* **Dataset extract**:
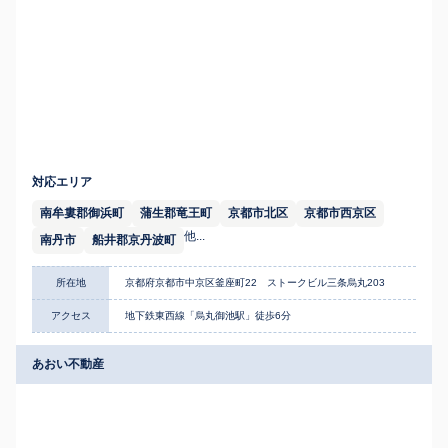
対応エリア
南牟婁郡御浜町
蒲生郡竜王町
京都市北区
京都市西京区
他...
南丹市
船井郡京丹波町
所在地
京都府京都市中京区釜座町22 ストークビル三条烏丸203
アクセス
地下鉄東西線「烏丸御池駅」徒歩6分
あおい不動産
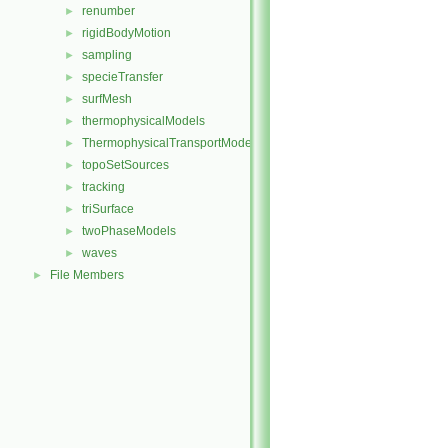
renumber
►
rigidBodyMotion
►
sampling
►
specieTransfer
►
surfMesh
►
thermophysicalModels
►
ThermophysicalTransportModels
►
topoSetSources
►
tracking
►
triSurface
►
twoPhaseModels
►
waves
►
File Members
►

* **Assignment**:
Although the records above include pictures, the copy must contain only their exact text.

* **Answer to this task**:
対応エリア
南牟婁郡御浜町
蒲生郡竜王町
京都市北区
京都市西京区
他...
南丹市
船井郡京丹波町
所在地
京都府京都市中京区釜座町22 ストークビル三条烏丸203
アクセス
地下鉄東西線「烏丸御池駅」徒歩6分
あおい不動産
renumber
►
rigidBodyMotion
►
sampling
►
specieTransfer
►
surfMesh
►
thermophysicalModels
►
ThermophysicalTransportModels
►
topoSetSources
►
tracking
►
triSurface
►
twoPhaseModels
►
waves
►
File Members
►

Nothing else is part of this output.